Estos desplazamientos ascendentes -que pueden producirse en cualquier época del año, incluso en invierno- sirven, entre otras cosas, para que las especies puedan desarrollar las gónadas, mientras que la reproducción sólo se produce en primavera-verano.
"Los peces migradores se reproducen en el cauce de los ríos y se desplazan aguas arriba para que los huevos, en el período de incubación y posteriormente las larvas durante la migración pasiva, aumenten el área de dispersión y lleguen a áreas de refugio aproximadamente a la misma latitud de donde habían comenzado la migración los reproductores", explico Oldani.
Una vez que se reprodujeron, y coincidentemente con el descenso desnivel hidrométrico, los peces se desplazan lentamente río abajo hasta el límite inferior del área de distribución de las poblaciones, aprovechando la velocidad de la corriente del río.
Además, las pasteras de Uruguay, debido a su ubicación "estratégica", agregan una variable crucial en estos recorridos que naturalmente hacen las poblaciones ícticas: la salida de los efluentes líquidos de las plantas de celulosa están justo en medio de la ruta de migraciones de los peces que repueblan el río Uruguay, lo que "puede sumar un nuevo impacto ambiental que postergue aún más la recuperación de la biodiversidad".
No es lo único
De acuerdo con el estudio de la UNL, las poblaciones de peces de la cuenca están sometidas a una fuerte pérdida de la biodiversidad, entre otros aspectos debido a la sobreexplotación pesquera de algunas especies, fundamentalmente los sábalos.
Según datos estadísticos, en los últimos años se incrementaron considerablemente los volúmenes de capturas: las exportaciones de sábalo fresco alcanzaron un promedio máximo de 33.500 toneladas entre 2004 y 2005, según la Oficina de Estadística de Comercio Exterior del Senasa.
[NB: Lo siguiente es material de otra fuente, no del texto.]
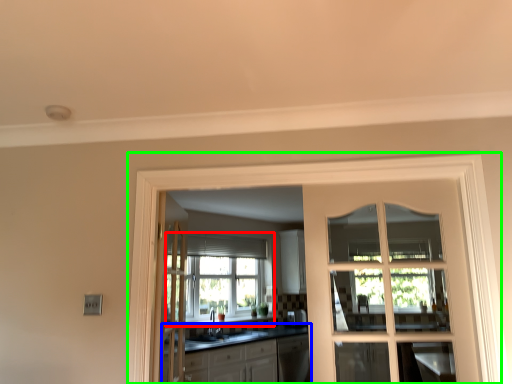 Question: Which object is positioned farthest from window (highlighted by a red box)? Select from cabinetry (highlighted by a blue box) and window frame (highlighted by a green box).

Choices:
 (A) cabinetry
 (B) window frame

Answer: (B) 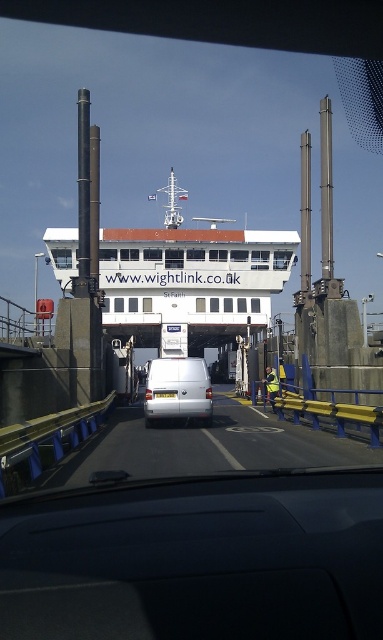 Is white matte ferry at center bigger than white matte van at center?

Yes, white matte ferry at center is bigger than white matte van at center.

Is white matte ferry at center in front of white matte van at center?

No, white matte ferry at center is further to the viewer.

The image size is (383, 640). In order to click on white matte ferry at center in this screenshot , I will do `click(191, 276)`. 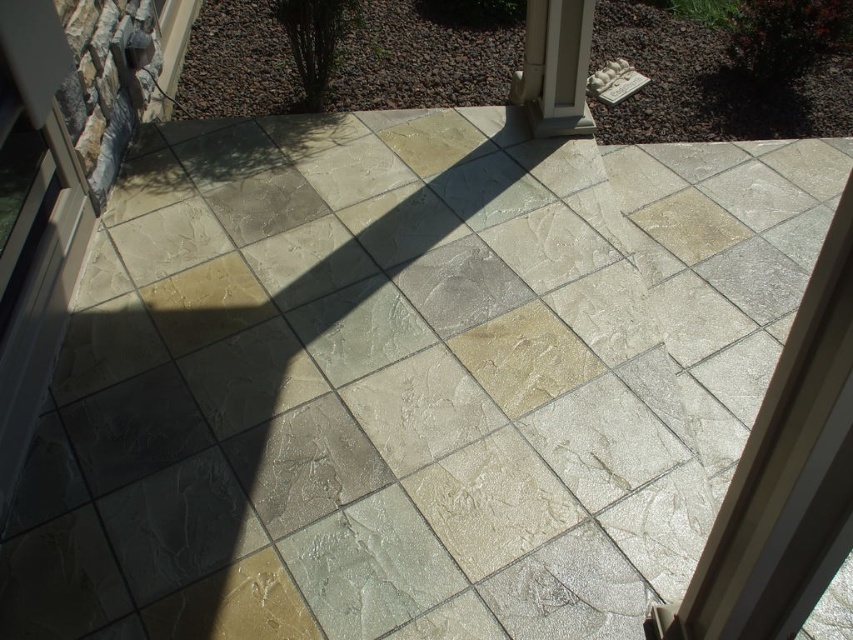 Question: Which point is farther from the camera taking this photo?

Choices:
 (A) (575, 122)
 (B) (3, 502)

Answer: (A)

Question: Can you confirm if white plastic screen door at left is positioned below white stone pillar at upper right?

Choices:
 (A) no
 (B) yes

Answer: (B)

Question: Does white plastic screen door at left appear over white stone pillar at upper right?

Choices:
 (A) no
 (B) yes

Answer: (A)

Question: Does white plastic screen door at left have a lesser width compared to white stone pillar at upper right?

Choices:
 (A) no
 (B) yes

Answer: (B) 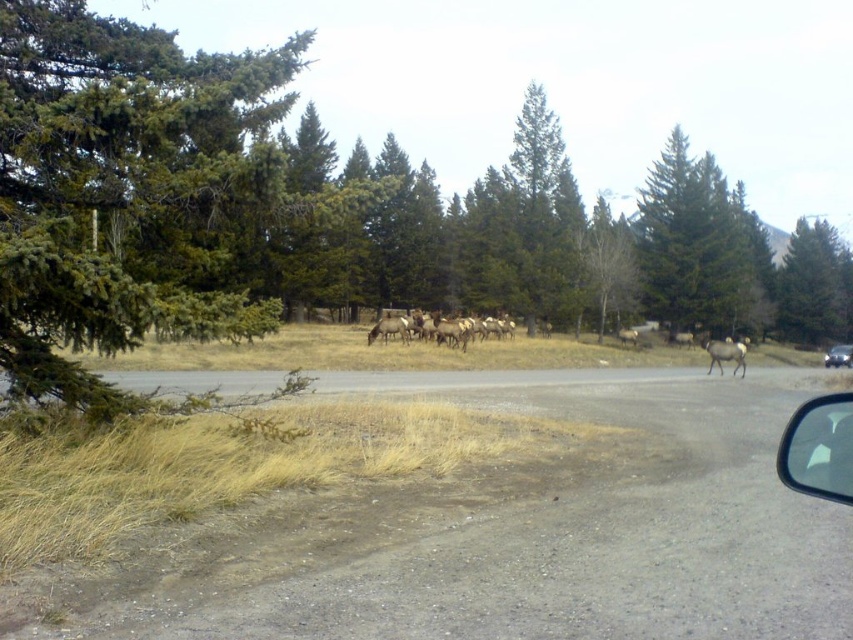 Question: From the image, what is the correct spatial relationship of green textured tree at upper left in relation to green matte tree at upper center?

Choices:
 (A) left
 (B) right

Answer: (A)

Question: Does green matte tree at upper right appear over black glossy car at center?

Choices:
 (A) no
 (B) yes

Answer: (B)

Question: Can you confirm if green matte tree at upper right is positioned to the left of transparent plastic mirror at lower right?

Choices:
 (A) no
 (B) yes

Answer: (A)

Question: Which point is closer to the camera taking this photo?

Choices:
 (A) (714, 177)
 (B) (671, 250)
 (C) (782, 454)
 (D) (821, 224)

Answer: (C)

Question: Which point is farther to the camera?

Choices:
 (A) green matte tree at upper center
 (B) transparent plastic mirror at lower right

Answer: (A)

Question: Which object is the farthest from the black glossy car at center?

Choices:
 (A) transparent plastic mirror at lower right
 (B) green matte tree at upper right

Answer: (A)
"Para contabilizar la cantidad total de sábalos que se capturan en toda la pesquería, habría que considerar otras 8.000 toneladas destinadas altercado interno de la Argentina y unas 1.600 toneladas que se exportan desde Uruguay, lo que representa hoy más de 40 millones de dólares por año", indicó Oldani, que desde hace años se dedica a estudiar esta problemática en la región.
Pero las papeleras también pueden influir en estas cifras, ya que "las capturas de sábalo que se realizan desde el Uruguay aguas abajo de Fray Bentos, pueden ser afectadas totalmente", concluyó Oldani.